Una comparativa entre el relato fáctico judicial y el relato fáctico alternativo tomando en consideración además el sustento documental de la pretensión de revisión fáctica, así como lo que de ella se pretende deducir, permite identificar que se cuestionan tres elementos fácticos esenciales a los efectos de determinar las consecuencias legales de la declaración de improcedencia del despido: la antigüedad de la trabajadora, su categoría profesional y el salario regulador. Y, en el fondo de esas tres cuestiones, esta la discusión sobre la existencia -que defiende la recurrente- o inexistencia -que niegan los codemandados interesados- de una sucesión de empresa entre el contrato de trabajo suscrito a 1 de junio de 1991 por Don Obdulio y el suscrito a 9 de febrero de 2012 por Doña Natividad . Comoquiera que las posteriores sucesiones están reconocidas por los codemandados, y consiguientemente recogidas en el relato fáctico judicial, es en efecto esa supuesta sucesión inicial la que, de existir, justificaría la antigüedad pretendida, sirviendo de base para argumentar una categoría profesional superior, y, ya finalmente, el incremento de la cuantía del salario regulador.

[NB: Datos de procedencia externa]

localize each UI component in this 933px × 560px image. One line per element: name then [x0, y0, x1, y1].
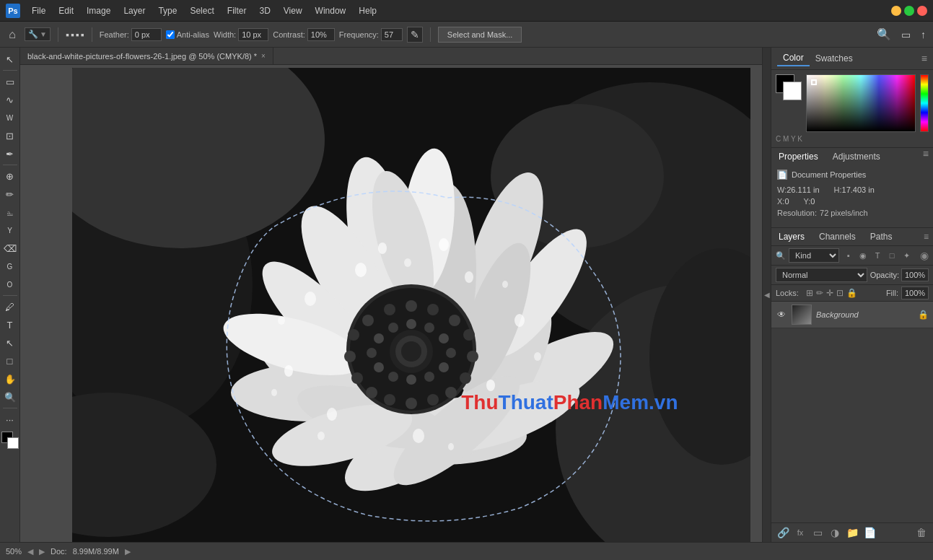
menu-filter[interactable]: Filter [222, 4, 253, 17]
anti-alias-checkbox[interactable] [166, 30, 175, 39]
resolution-row: Resolution: 72 pixels/inch [777, 209, 927, 217]
text-filter-icon[interactable]: T [871, 249, 884, 262]
foreground-color[interactable] [1, 432, 19, 449]
lock-position-icon[interactable]: ✛ [826, 288, 833, 298]
new-fill-layer-icon[interactable]: ◑ [828, 525, 842, 540]
menu-file[interactable]: File [26, 4, 51, 17]
tool-separator3 [3, 295, 17, 296]
menu-window[interactable]: Window [310, 4, 352, 17]
delete-layer-icon[interactable]: 🗑 [914, 525, 929, 540]
share-icon[interactable]: ↑ [918, 29, 929, 40]
maximize-button[interactable] [904, 6, 914, 16]
opacity-input[interactable] [901, 268, 929, 281]
text-tool[interactable]: T [1, 316, 19, 333]
color-spectrum-bar[interactable] [920, 74, 929, 132]
tab-layers[interactable]: Layers [771, 228, 812, 245]
properties-panel-menu[interactable]: ≡ [923, 148, 933, 165]
status-info-arrow[interactable]: ▶ [125, 547, 131, 556]
menu-type[interactable]: Type [152, 4, 183, 17]
menu-3d[interactable]: 3D [253, 4, 276, 17]
minimize-button[interactable] [891, 6, 901, 16]
panel-collapse-button[interactable]: ◀ [762, 48, 771, 542]
close-button[interactable] [917, 6, 927, 16]
tab-properties[interactable]: Properties [771, 148, 825, 165]
move-tool[interactable]: ↖ [1, 51, 19, 68]
new-group-icon[interactable]: 📁 [845, 525, 859, 540]
spot-heal-tool[interactable]: ⊕ [1, 167, 19, 185]
background-swatch[interactable] [783, 82, 802, 100]
quick-select-tool[interactable]: W [1, 109, 19, 126]
rectangle-shape-tool[interactable]: □ [1, 352, 19, 369]
menu-select[interactable]: Select [184, 4, 219, 17]
screen-mode-icon[interactable]: ▭ [898, 29, 914, 40]
rectangular-marquee-tool[interactable]: ▭ [1, 73, 19, 90]
contrast-option: Contrast: [273, 28, 335, 41]
color-panel-menu[interactable]: ≡ [921, 53, 927, 64]
canvas: ThuThuatPhanMem.vn [60, 69, 762, 542]
brush-tool[interactable]: ✏ [1, 185, 19, 203]
shape-filter-icon[interactable]: □ [885, 249, 898, 262]
tab-color[interactable]: Color [777, 51, 810, 66]
svg-point-28 [355, 263, 367, 277]
layers-panel-menu[interactable]: ≡ [924, 232, 933, 242]
contrast-input[interactable] [307, 28, 335, 41]
zoom-tool[interactable]: 🔍 [1, 388, 19, 406]
tool-preset-picker[interactable]: 🔧 ▼ [25, 27, 51, 41]
layer-item-background[interactable]: 👁 Background 🔒 [771, 302, 933, 328]
fill-input[interactable] [901, 286, 929, 299]
frequency-input[interactable] [381, 28, 403, 41]
more-tools[interactable]: ··· [1, 411, 19, 428]
history-brush-tool[interactable]: Y [1, 222, 19, 239]
menu-image[interactable]: Image [81, 4, 116, 17]
crop-tool[interactable]: ⊡ [1, 127, 19, 144]
document-tab[interactable]: black-and-white-pictures-of-flowers-26-1… [20, 48, 273, 64]
new-layer-icon[interactable]: 📄 [862, 525, 877, 540]
fg-bg-swatches[interactable] [776, 74, 802, 100]
tab-swatches[interactable]: Swatches [810, 51, 859, 66]
menu-edit[interactable]: Edit [53, 4, 79, 17]
filter-kind-select[interactable]: Kind [789, 248, 839, 263]
link-layers-icon[interactable]: 🔗 [776, 525, 790, 540]
dodge-tool[interactable]: O [1, 276, 19, 293]
smart-filter-icon[interactable]: ✦ [900, 249, 913, 262]
svg-point-73 [374, 333, 384, 344]
hand-tool[interactable]: ✋ [1, 370, 19, 388]
status-arrow-left[interactable]: ◀ [27, 547, 33, 556]
home-icon[interactable]: ⌂ [4, 27, 20, 43]
pen-tool[interactable]: 🖊 [1, 298, 19, 315]
gradient-tool[interactable]: G [1, 258, 19, 275]
clone-stamp-tool[interactable]: ⎁ [1, 204, 19, 221]
tab-channels[interactable]: Channels [812, 228, 863, 245]
lock-artboard-icon[interactable]: ⊡ [836, 288, 844, 298]
eraser-tool[interactable]: ⌫ [1, 240, 19, 257]
layer-lock-icon[interactable]: 🔒 [918, 310, 929, 320]
lasso-tool[interactable]: ∿ [1, 91, 19, 108]
menu-help[interactable]: Help [353, 4, 382, 17]
lock-all-icon[interactable]: 🔒 [846, 288, 857, 298]
collapse-arrow-icon: ◀ [764, 291, 770, 299]
pen-pressure-icon[interactable]: ✎ [407, 27, 423, 43]
path-selection-tool[interactable]: ↖ [1, 334, 19, 351]
blend-mode-select[interactable]: Normal [776, 268, 867, 282]
lock-image-icon[interactable]: ✏ [816, 288, 823, 298]
color-gradient-field[interactable] [806, 74, 916, 132]
filter-toggle[interactable]: ◉ [920, 250, 929, 261]
search-icon[interactable]: 🔍 [874, 27, 894, 41]
add-style-icon[interactable]: fx [793, 525, 807, 540]
tab-adjustments[interactable]: Adjustments [825, 148, 888, 165]
lock-transparent-icon[interactable]: ⊞ [806, 288, 813, 298]
tab-paths[interactable]: Paths [863, 228, 900, 245]
feather-input[interactable] [131, 28, 162, 41]
add-mask-icon[interactable]: ▭ [810, 525, 825, 540]
tab-close-button[interactable]: × [261, 52, 266, 60]
zoom-level: 50% [6, 547, 22, 556]
menu-view[interactable]: View [278, 4, 308, 17]
width-input[interactable] [238, 28, 268, 41]
layer-visibility-toggle[interactable]: 👁 [776, 309, 787, 320]
select-mask-button[interactable]: Select and Mask... [438, 27, 522, 43]
status-arrow-right[interactable]: ▶ [39, 547, 45, 556]
pixel-filter-icon[interactable]: ▪ [842, 249, 855, 262]
menu-layer[interactable]: Layer [118, 4, 151, 17]
adjustment-filter-icon[interactable]: ◉ [857, 249, 870, 262]
eyedropper-tool[interactable]: ✒ [1, 145, 19, 162]
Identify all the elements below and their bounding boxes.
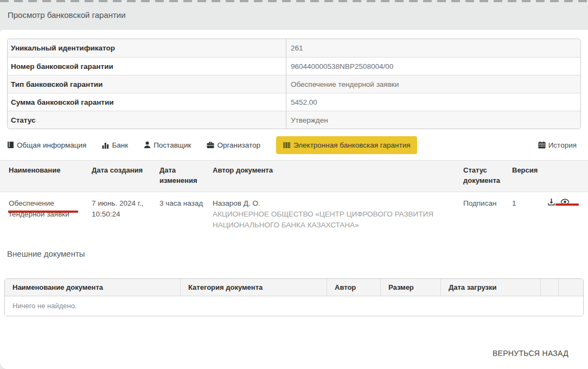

Para poder apreciar la sucesión de empresas entre Don Obdulio y Doña Natividad , sería necesario acreditar la identidad de los trabajos prestados, y, según los documentos obrantes en actuaciones en general y el informe de vida laboral en particular, el primero fue como empleada de hogar, y el segundo como trabajadora cuenta ajena en panadería. No hay, en consecuencia, documento alguno del cual se pueda deducir que ello fue así, antes al contrario, los documentos apuntan hacia otra realidad -incluyendo el informe de vida laboral invocado como sustento de la revisión-.
De hecho, la trabajadora recurrente en la argumentación de la revisión fáctica solicitada necesita acudir a lo que ella misma denomina acreditaciones circunstanciales: que el primer empleador era el titular de un local dedicado a panadería, que no tenía otro personal, y que, salvo ese periodo en que cotizó como empleada de hogar, la trabajadora siempre prestó servicios como trabajadora por cuenta ajena; que la segunda empleadora era la esposa del anterior; que ninguno de los dos acudió a juicio a defender sus intereses; que el tercer empleador era una sociedad cuyo único administrador social era hijo de los dos anteriores; que no hubo solución de continuidad entre ninguna de las sucesivas contrataciones, e incluso entre la primera y la segunda existe una breve superposición temporal atendiendo a los periodos de alta en seguros sociales; y, en fin, que todas estas contrataciones posteriores a la primera fueron para la prestación de servicios en la panadería titularidad del primer empleador.
Todas estas argumentaciones son totalmente insuficientes para apoyar una revisión fáctica en un recurso de suplicación pues se trata de deducciones o argumentos complejos a partir de ciertos hechos indiciarios -como la titularidad de la panadería del primer empleador, los vínculos familiares con la segunda empleadora que ya contrata para prestar servicios en la panadería, o la ausencia de solución de continuidad entre estas dos primeras relaciones laborales-, que, sin embargo, no permiten deducir con seguridad la existencia de una prestación de servicios por cuenta ajena en la panadería para el primer empleador, y excluir la existencia de servicio doméstico, pues esos mismos hechos indiciarios, que ciertamente se cohonestan con la versión ofrecida por la trabajadora demandante, también se cohonestan con la explicación ofrecida en la impugnación del recurso de suplicación hecha conjuntamente por esos dos primeros empleadores según la cual la trabajadora fue contratada como empleada de hogar mientras era necesario atender a los hijos del matrimonio, dedicándose estos a la panadería, y luego se la contrató para la panadería cuando los hijos crecieron y ya no necesitaban el cuidado de tercera persona. Quede claro, en todo caso, que el hecho de si, durante la primera contratación laboral, la prestación de servicios fue de servicio doméstico o si se trataba de servicios en la panadería por cuenta ajena es algo que la juzgadora de instancia no ha llegado a declarar como probado ni en uno ni en otro sentido, y que tampoco la Sala ha considerado como probado ni en uno ni en otro sentido. Únicamente se quiere destacar que es perfectamente razonable restringir la posibilidad de revisión fáctica por deducciones o argumentaciones complejas.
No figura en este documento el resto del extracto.